The right pick depends on your health, cash, and saving habits.
| Pros | Cons |
| Lower monthly premium | High upfront cost if you need care early |
| HSA access with three tax breaks | Skipped-care risk if the deductible scares you off |
| Out-of-pocket max caps your worst year | Saving takes discipline to keep the HSA funded |
| Free preventive care on most plans | Can cost more with a chronic condition |
About 27% of covered workers were in an HDHP with a savings account in 2024, per KFF. That makes it the second most common plan, after the PPO.
An HDHP can cost more for people with chronic conditions or frequent care.
Who should choose an HDHP?
An HDHP fits people who are healthy, want a low premium, and can cover the deductible if needed.
It fits poorly for those who expect heavy, steady medical costs.
An HDHP tends to make sense if you:
- Are healthy and rarely see the doctor beyond checkups.
- Want to grow tax-free savings in an HSA.
- Are self-employed or own a small business and want a low premium.
- Have emergency savings to cover a bad year.
It makes less sense if you have a chronic illness, take costly drugs, or plan a pregnancy or surgery soon.

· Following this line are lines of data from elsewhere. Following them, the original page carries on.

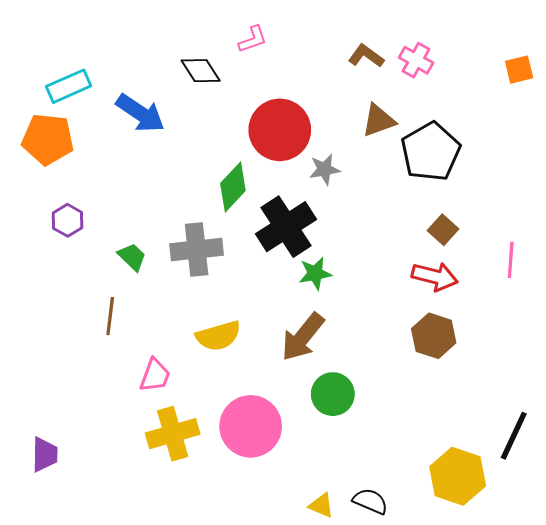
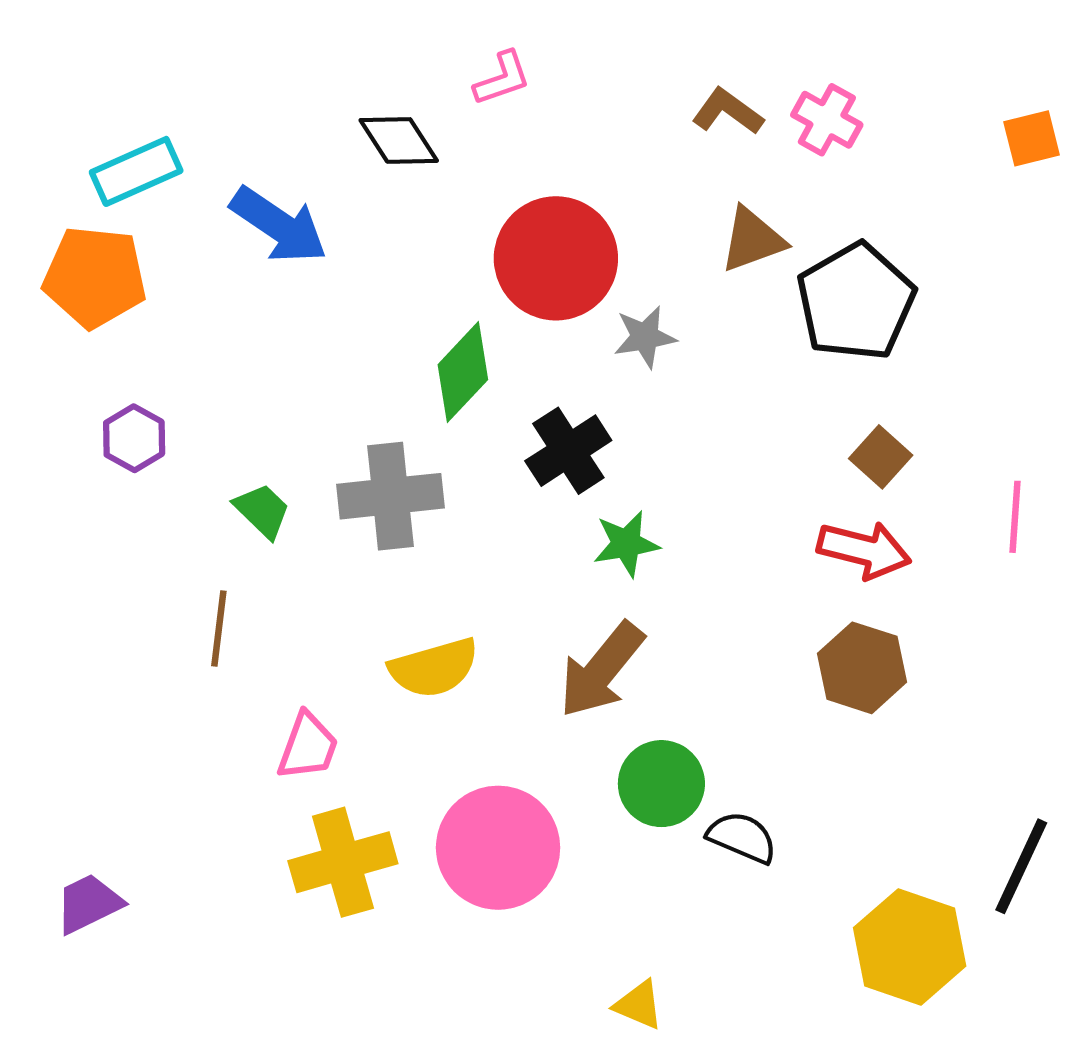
black cross: (286, 227) -> (568, 451), size x0.7
purple trapezoid: (45, 454) -> (89, 904), turned -117
black semicircle: (370, 501) -> (742, 837), moved

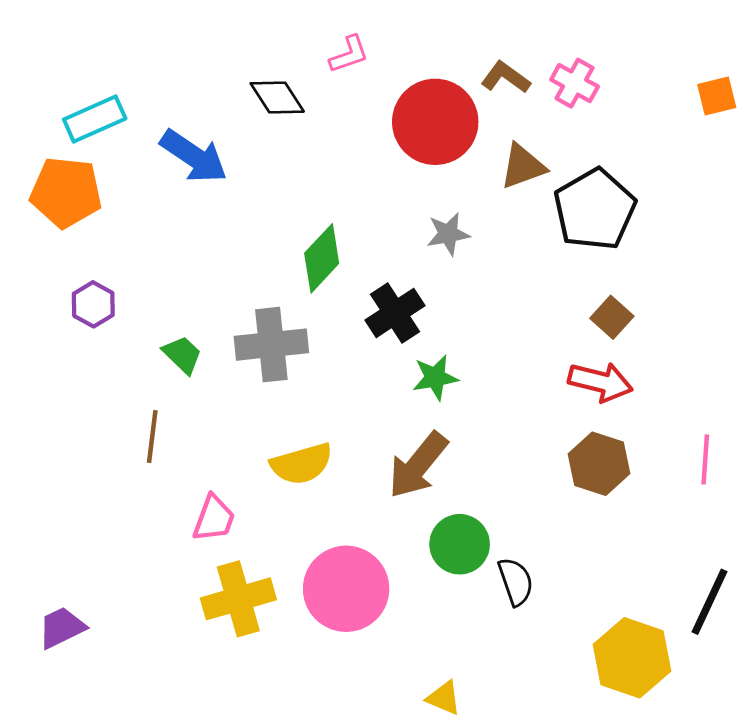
red circle: (556, 258) -> (435, 122), moved
pink line: (1015, 517) -> (705, 459), moved
black semicircle: (742, 837) -> (516, 582), turned 48

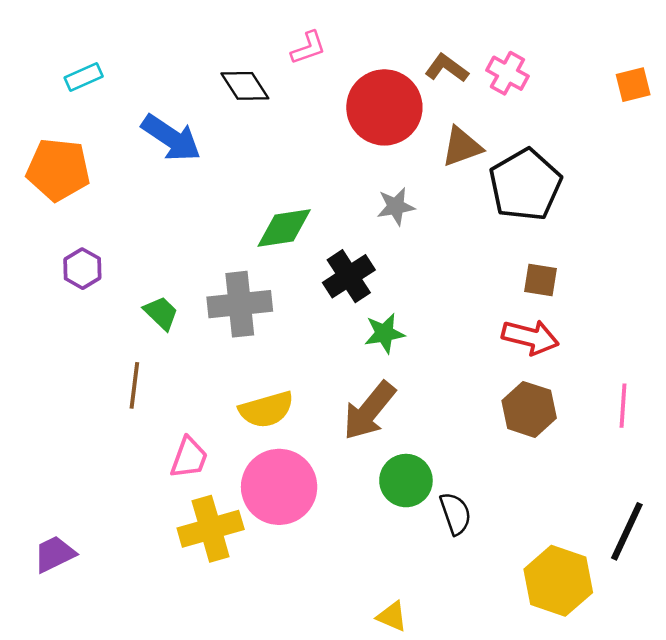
cyan rectangle: (95, 119) -> (84, 77), moved, size x0.7
green diamond: (322, 258) -> (284, 228), turned 38
brown square: (612, 317) -> (540, 280), turned -33
pink circle: (346, 589) -> (279, 487), moved

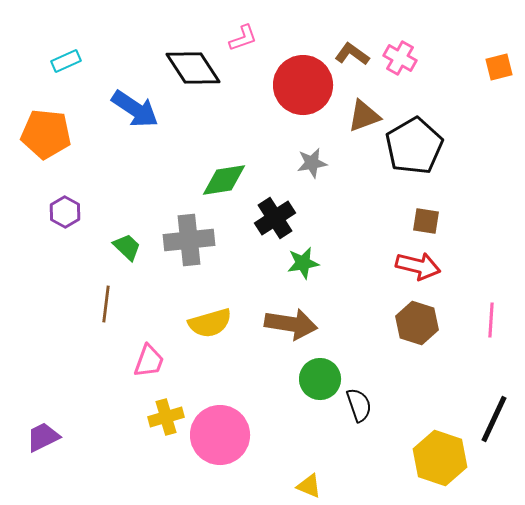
black diamond: (245, 86) -> (193, 68), size x1.4
brown arrow: (369, 411) -> (291, 324), turned -120
pink circle: (279, 487) -> (220, 435), moved
yellow cross: (211, 529) -> (166, 417), size x0.7

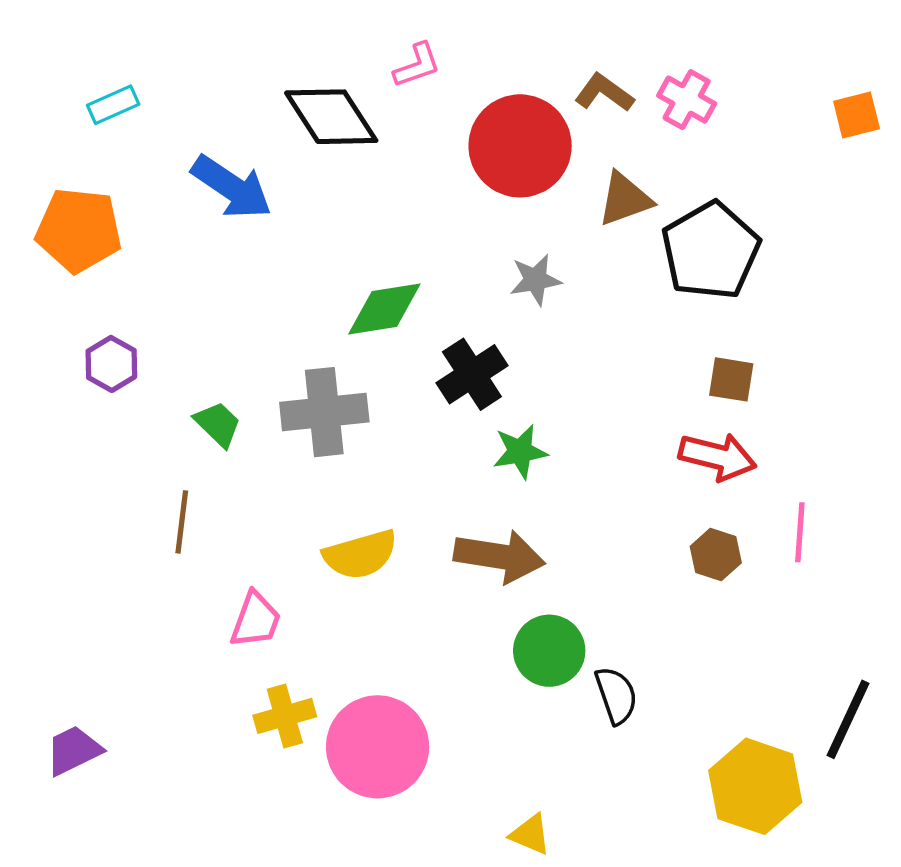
pink line: (491, 320) -> (800, 532), moved
brown hexagon: (417, 323) -> (716, 555), size x0.7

Your best plan depends on your care needs, income, and comfort with upfront risk.
HDHP vs PPO vs HMO: how do they compare?
An HDHP is defined by its deductible and HSA access. A PPO or HMO is defined by its doctor network rules.
A single plan can be both an HDHP and a PPO.
This is the part that confuses most shoppers. A PPO lets you go out of network. An HMO keeps you in network with a main doctor. HDHP is about cost structure, so an “HDHP-PPO” is common and normal.
If you are on Medicare, a high deductible Medigap plan works differently from an HDHP, so check which one you are shopping.
Network rules and cost structure are separate. Check both before you enroll.
How do I enroll in an HDHP in Texas?
You can enroll in an HDHP through your job, on your own, or with a licensed broker.
A broker can compare HDHP plans across carriers and confirm the plan works with an HSA.
Custom Health Plans is a Texas brokerage with 30+ years in the market. We represent Cigna, Humana, UnitedHealthcare, Blue Cross Blue Shield, and Aetna.
Instead of sorting plans alone, you can have an agent line up HDHP and non-HDHP quotes side by side, confirm the plan is HSA-qualified, and explain the real cost gap for your case, at no charge.
Call Custom Health Plans at (469) 361-4032 to compare HSA-qualified plans.
A broker charges you nothing extra. Carrier prices are the same with or without an agent.
Closing thoughts
A high deductible health plan is a smart tool for the right person. You get a low premium, a cap on your worst year, and access to the HSA no other plan offers.
But the label alone does not tell you if a plan works with an HSA or fits your budget.
Three things to do next:
- Know the 2026 limits: $1,700 or $3,400 deductible, and an $8,500 or $17,000 out-of-pocket max.
- Pair only an HSA-qualified HDHP with a health savings account.
- Weigh your care needs against the premium savings before you switch.